▶ EXERCISE:
Please write out every record exactly, but keep any images out of it.

[Extracted page text data]
----

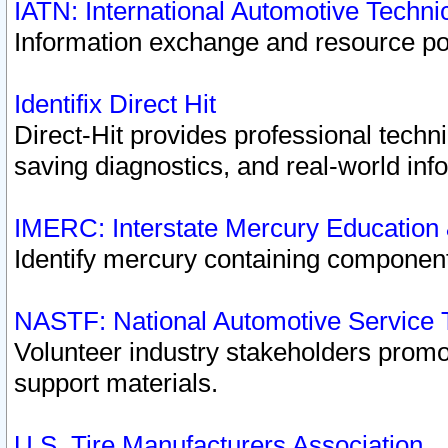
IATN: International Automotive Techn
Information exchange and resource port
Identifix Direct Hit
Direct-Hit provides professional techn
saving diagnostics, and real-world inf
IMERC: Interstate Mercury Education
Identify mercury containing component
NASTF: National Automotive Service 
Volunteer industry stakeholders promoti
support materials.
U.S. Tire Manufacturers Association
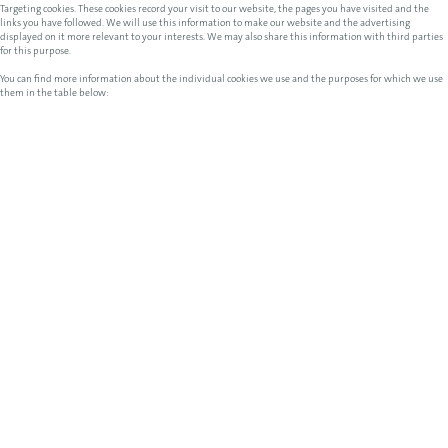
Targeting cookies. These cookies record your visit to our website, the pages you have visited and the
links you have followed. We will use this information to make our website and the advertising
displayed on it more relevant to your interests. We may also share this information with third parties
for this purpose.
You can find more information about the individual cookies we use and the purposes for which we use
them in the table below:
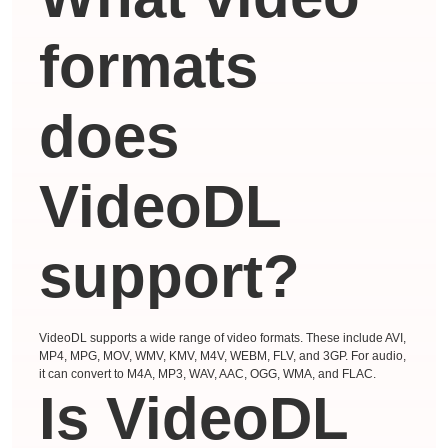
formats
does
VideoDL
support?
VideoDL supports a wide range of video formats. These include AVI,
MP4, MPG, MOV, WMV, KMV, M4V, WEBM, FLV, and 3GP. For audio,
it can convert to M4A, MP3, WAV, AAC, OGG, WMA, and FLAC.
Is VideoDL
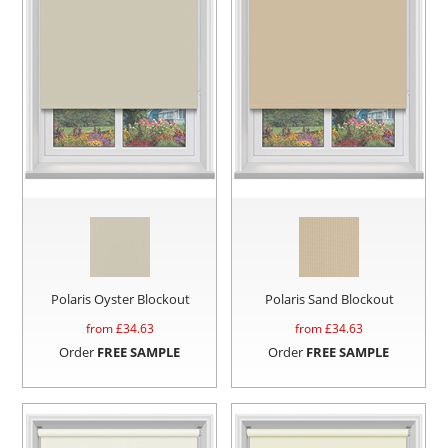
Polaris Oyster Blockout
Polaris Sand Blockout
from £
34.63
from £
34.63
Order
FREE SAMPLE
Order
FREE SAMPLE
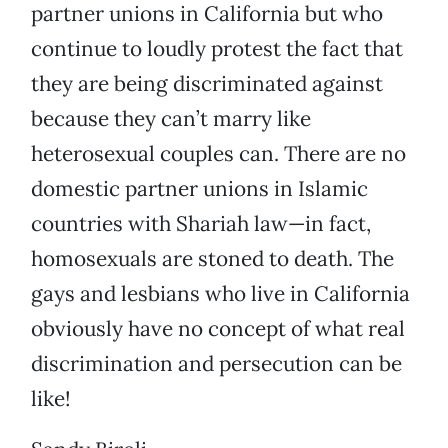
partner unions in California but who
continue to loudly protest the fact that
they are being discriminated against
because they can’t marry like
heterosexual couples can. There are no
domestic partner unions in Islamic
countries with Shariah law—in fact,
homosexuals are stoned to death. The
gays and lesbians who live in California
obviously have no concept of what real
discrimination and persecution can be
like!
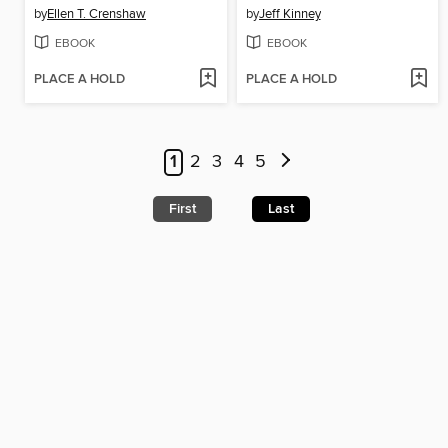
by
Ellen T. Crenshaw
by
Jeff Kinney
EBOOK
EBOOK
PLACE A HOLD
PLACE A HOLD
1
2
3
4
5
First
Last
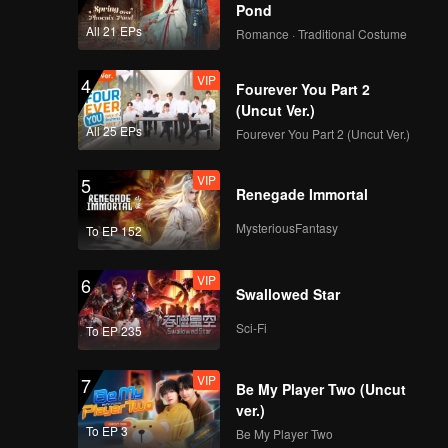
Pond
112
113
All 21 EPs
Romance · Traditional Costume
VIP
4
114
115
Fourever You Part 2
(Uncut Ver.)
All 25 EPs
Fourever You Part 2 (Uncut Ver.)
116
117
VIP
5
Renegade Immortal
118
119
MysteriousFantasy
To EP 152
120
VIP
6
Swallowed Star
Sci-Fi
To EP 235
VIP
7
Be My Player Two (Uncut
ver.)
To EP 3
Be My Player Two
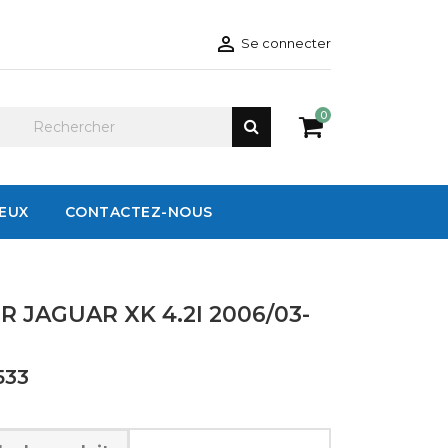

Se connecter
0
IEUX
CONTACTEZ-NOUS
 JAGUAR XK 4.2I 2006/03-
533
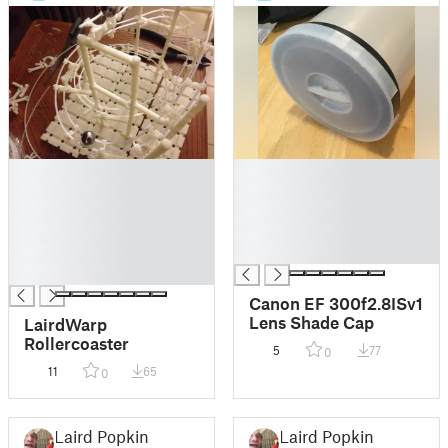
█
█
█
█
█
█
█
█
█
█
█
Canon EF 300f2.8ISv1
Lens Shade Cap
LairdWarp
Rollercoaster
5
77
0
11
65
0
Laird Popkin
Laird Popkin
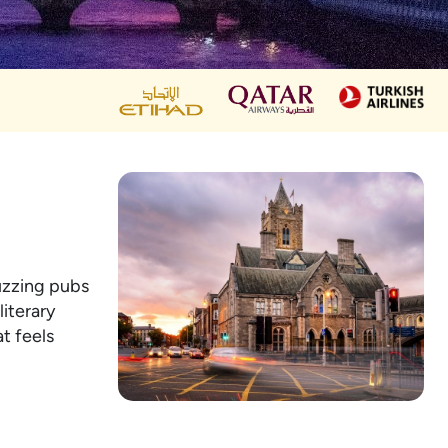
buzzing pubs
literary
t feels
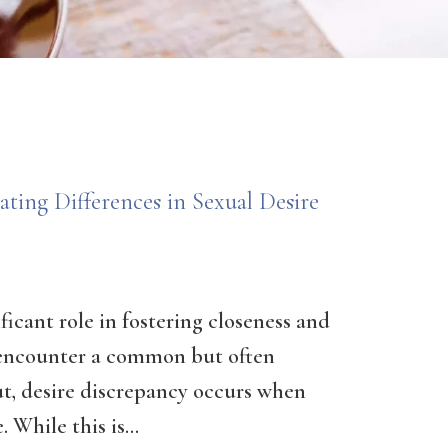
ting Differences in Sexual Desire
ificant role in fostering closeness and
encounter a common but often
ut, desire discrepancy occurs when
 While this is...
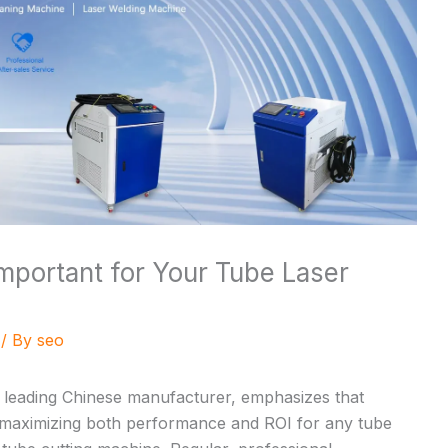
mportant for Your Tube Laser
/ By
seo
a leading Chinese manufacturer, emphasizes that
 maximizing both performance and ROI for any
tube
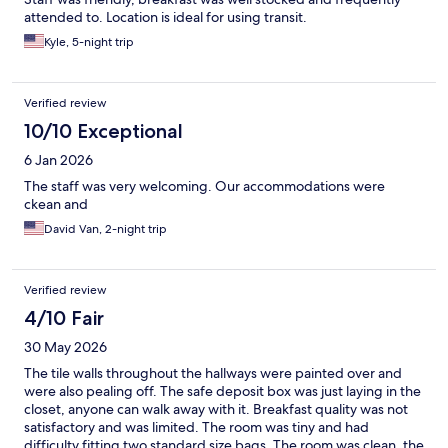
attended to. Location is ideal for using transit.
Kyle, 5-night trip
Verified review
10/10 Exceptional
6 Jan 2026
The staff was very welcoming. Our accommodations were
ckean and
David Van, 2-night trip
Verified review
4/10 Fair
30 May 2026
The tile walls throughout the hallways were painted over and
were also pealing off. The safe deposit box was just laying in the
closet, anyone can walk away with it. Breakfast quality was not
satisfactory and was limited. The room was tiny and had
difficulty fitting two standard size bags. The room was clean, the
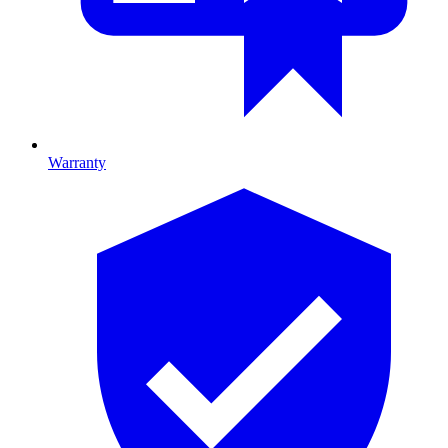
Warranty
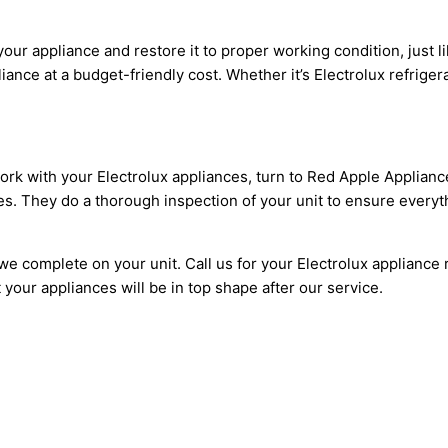
our appliance and restore it to proper working condition, just l
nce at a budget-friendly cost. Whether it’s Electrolux refrigera
work with your Electrolux appliances, turn to Red Apple Applianc
es. They do a thorough inspection of your unit to ensure everyth
e complete on your unit. Call us for your Electrolux appliance r
our appliances will be in top shape after our service.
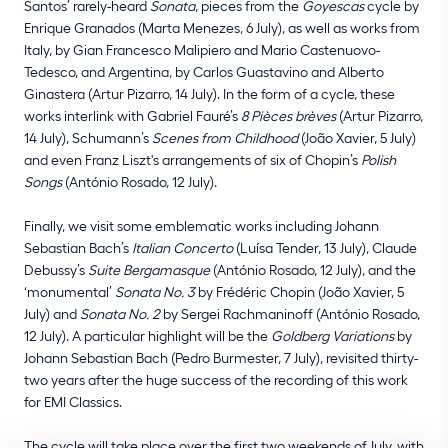
Santos’ rarely-heard
Sonata
, pieces from the
Goyescas
cycle by
Enrique Granados (Marta Menezes, 6 July), as well as works from
Italy, by Gian Francesco Malipiero and Mario Castenuovo-
Tedesco, and Argentina, by Carlos Guastavino and Alberto
Ginastera (Artur Pizarro, 14 July). In the form of a cycle, these
works interlink with Gabriel Fauré’s
8 Pièces brèves
(Artur Pizarro,
14 July), Schumann’s
Scenes from Childhood
(João Xavier, 5 July)
and even Franz Liszt's arrangements of six of Chopin’s
Polish
Songs
(António Rosado, 12 July).
Finally, we visit some emblematic works including Johann
Sebastian Bach’s
Italian Concerto
(Luísa Tender, 13 July), Claude
Debussy’s
Suite Bergamasque
(António Rosado, 12 July), and the
‘monumental’
Sonata No. 3
by Frédéric Chopin (João Xavier, 5
July) and
Sonata No. 2
by Sergei Rachmaninoff (António Rosado,
12 July). A particular highlight will be the
Goldberg Variations
by
Johann Sebastian Bach (Pedro Burmester, 7 July), revisited thirty-
two years after the huge success of the recording of this work
for EMI Classics.
The cycle will take place over the first two weekends of July, with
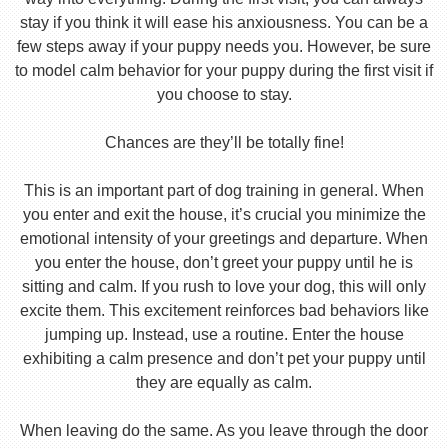
stay if you think it will ease his anxiousness. You can be a
few steps away if your puppy needs you. However, be sure
to model calm behavior for your puppy during the first visit if
you choose to stay.
Chances are they’ll be totally fine!
This is an important part of dog training in general. When
you enter and exit the house, it’s crucial you minimize the
emotional intensity of your greetings and departure. When
you enter the house, don’t greet your puppy until he is
sitting and calm. If you rush to love your dog, this will only
excite them. This excitement reinforces bad behaviors like
jumping up. Instead, use a routine. Enter the house
exhibiting a calm presence and don’t pet your puppy until
they are equally as calm.
When leaving do the same. As you leave through the door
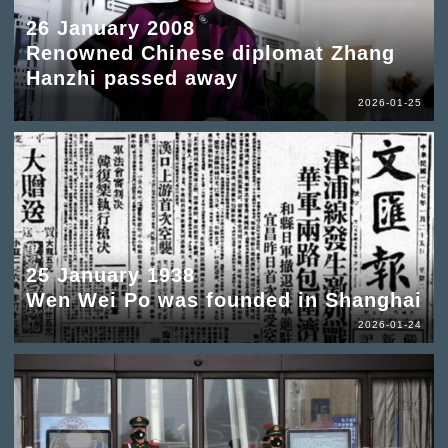
26 January 2008
Renowned Chinese diplomat Zhang
Hanzhi passed away
2026-01-25
25 January 1938
Wen Wei Po was founded in Shanghai
2026-01-24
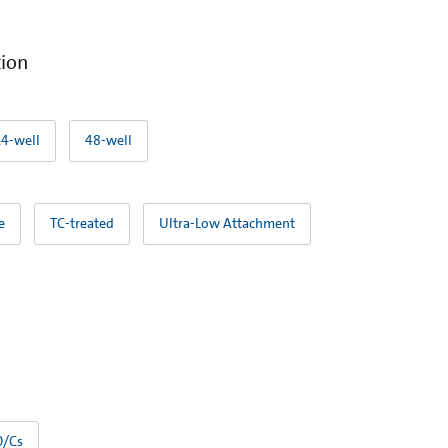
tion
24-well
48-well
e
TC-treated
Ultra-Low Attachment
0/Cs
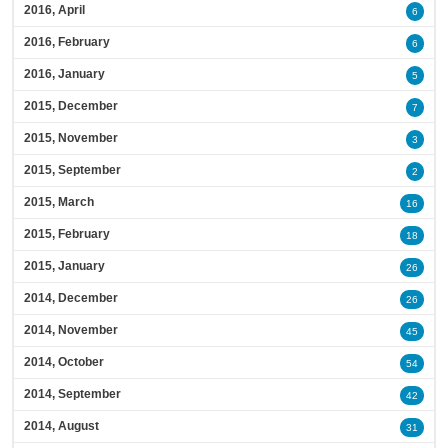
2016, April
6
2016, February
6
2016, January
5
2015, December
7
2015, November
3
2015, September
2
2015, March
16
2015, February
18
2015, January
26
2014, December
26
2014, November
45
2014, October
54
2014, September
42
2014, August
31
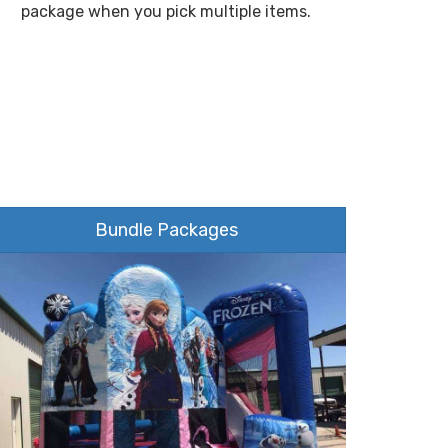
package when you pick multiple items.
Bundle Packages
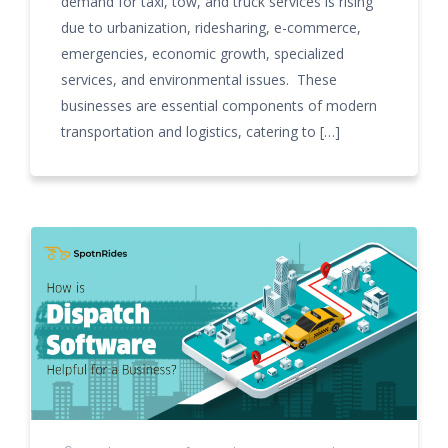
demand for taxi, tow, and truck services is rising
due to urbanization, ridesharing, e-commerce,
emergencies, economic growth, specialized
services, and environmental issues. These
businesses are essential components of modern
transportation and logistics, catering to […]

----

▶ WRITTEN RESPONSE:
IATN: International Automotive Techn
Information exchange and resource port
Identifix Direct Hit
Direct-Hit provides professional techn
saving diagnostics, and real-world inf
IMERC: Interstate Mercury Education
Identify mercury containing component
NASTF: National Automotive Service 
Volunteer industry stakeholders promoti
support materials.
U.S. Tire Manufacturers Association
Targeting cookies. These cookies record your visit to our website, the pages you have visited and the
links you have followed. We will use this information to make our website and the advertising
displayed on it more relevant to your interests. We may also share this information with third parties
for this purpose.
You can find more information about the individual cookies we use and the purposes for which we use
them in the table below:
formats
does
VideoDL
support?
VideoDL supports a wide range of video formats. These include AVI,
MP4, MPG, MOV, WMV, KMV, M4V, WEBM, FLV, and 3GP. For audio,
it can convert to M4A, MP3, WAV, AAC, OGG, WMA, and FLAC.
Is VideoDL
Polaris Oyster Blockout
Polaris Sand Blockout
from £
34.63
from £
34.63
Order
FREE SAMPLE
Order
FREE SAMPLE
partner unions in California but who
continue to loudly protest the fact that
they are being discriminated against
because they can’t marry like
heterosexual couples can. There are no
domestic partner unions in Islamic
countries with Shariah law—in fact,
homosexuals are stoned to death. The
gays and lesbians who live in California
obviously have no concept of what real
discrimination and persecution can be
like!
by
Ellen T. Crenshaw
by
Jeff Kinney
EBOOK
EBOOK
PLACE A HOLD
PLACE A HOLD
1
2
3
4
5
First
Last
Pond
112
113
All 21 EPs
Romance · Traditional Costume
VIP
4
114
115
Fourever You Part 2
(Uncut Ver.)
All 25 EPs
Fourever You Part 2 (Uncut Ver.)
116
117
VIP
5
Renegade Immortal
118
119
MysteriousFantasy
To EP 152
120
VIP
6
Swallowed Star
Sci-Fi
To EP 235
VIP
7
Be My Player Two (Uncut
ver.)
To EP 3
Be My Player Two

Se connecter
0
IEUX
CONTACTEZ-NOUS
 JAGUAR XK 4.2I 2006/03-
533
█
█
█
█
█
█
█
█
█
█
█
Canon EF 300f2.8ISv1
Lens Shade Cap
LairdWarp
Rollercoaster
5
77
0
11
65
0
Laird Popkin
Laird Popkin
buzzing pubs
literary
t feels
ting Differences in Sexual Desire
ificant role in fostering closeness and
encounter a common but often
ut, desire discrepancy occurs when
 While this is...
mportant for Your Tube Laser
/ By
seo
a leading Chinese manufacturer, emphasizes that
 maximizing both performance and ROI for any
tube
attended to. Location is ideal for using transit.
Kyle, 5-night trip
Verified review
10/10 Exceptional
6 Jan 2026
The staff was very welcoming. Our accommodations were
ckean and
David Van, 2-night trip
Verified review
4/10 Fair
30 May 2026
The tile walls throughout the hallways were painted over and
were also pealing off. The safe deposit box was just laying in the
closet, anyone can walk away with it. Breakfast quality was not
satisfactory and was limited. The room was tiny and had
difficulty fitting two standard size bags. The room was clean, the
Warranty
our appliance and restore it to proper working condition, just l
nce at a budget-friendly cost. Whether it’s Electrolux refrigera
work with your Electrolux appliances, turn to Red Apple Applianc
es. They do a thorough inspection of your unit to ensure everyth
e complete on your unit. Call us for your Electrolux appliance r
our appliances will be in top shape after our service.
Santos’ rarely-heard
Sonata
, pieces from the
Goyescas
cycle by
Enrique Granados (Marta Menezes, 6 July), as well as works from
Italy, by Gian Francesco Malipiero and Mario Castenuovo-
Tedesco, and Argentina, by Carlos Guastavino and Alberto
Ginastera (Artur Pizarro, 14 July). In the form of a cycle, these
works interlink with Gabriel Fauré’s
8 Pièces brèves
(Artur Pizarro,
14 July), Schumann’s
Scenes from Childhood
(João Xavier, 5 July)
and even Franz Liszt's arrangements of six of Chopin’s
Polish
Songs
(António Rosado, 12 July).
Finally, we visit some emblematic works including Johann
Sebastian Bach’s
Italian Concerto
(Luísa Tender, 13 July), Claude
Debussy’s
Suite Bergamasque
(António Rosado, 12 July), and the
‘monumental’
Sonata No. 3
by Frédéric Chopin (João Xavier, 5
July) and
Sonata No. 2
by Sergei Rachmaninoff (António Rosado,
12 July). A particular highlight will be the
Goldberg Variations
by
Johann Sebastian Bach (Pedro Burmester, 7 July), revisited thirty-
two years after the huge success of the recording of this work
for EMI Classics.
The cycle will take place over the first two weekends of July, with
stay if you think it will ease his anxiousness. You can be a
few steps away if your puppy needs you. However, be sure
to model calm behavior for your puppy during the first visit if
you choose to stay.
Chances are they’ll be totally fine!
This is an important part of dog training in general. When
you enter and exit the house, it’s crucial you minimize the
emotional intensity of your greetings and departure. When
you enter the house, don’t greet your puppy until he is
sitting and calm. If you rush to love your dog, this will only
excite them. This excitement reinforces bad behaviors like
jumping up. Instead, use a routine. Enter the house
exhibiting a calm presence and don’t pet your puppy until
they are equally as calm.
When leaving do the same. As you leave through the door
26 January 2008
Renowned Chinese diplomat Zhang
Hanzhi passed away
2026-01-25
25 January 1938
Wen Wei Po was founded in Shanghai
2026-01-24
tion
24-well
48-well
e
TC-treated
Ultra-Low Attachment
0/Cs
2016, April
6
2016, February
6
2016, January
5
2015, December
7
2015, November
3
2015, September
2
2015, March
16
2015, February
18
2015, January
26
2014, December
26
2014, November
45
2014, October
54
2014, September
42
2014, August
31
package when you pick multiple items.
Bundle Packages
demand for taxi, tow, and truck services is rising
due to urbanization, ridesharing, e-commerce,
emergencies, economic growth, specialized
services, and environmental issues. These
businesses are essential components of modern
transportation and logistics, catering to […]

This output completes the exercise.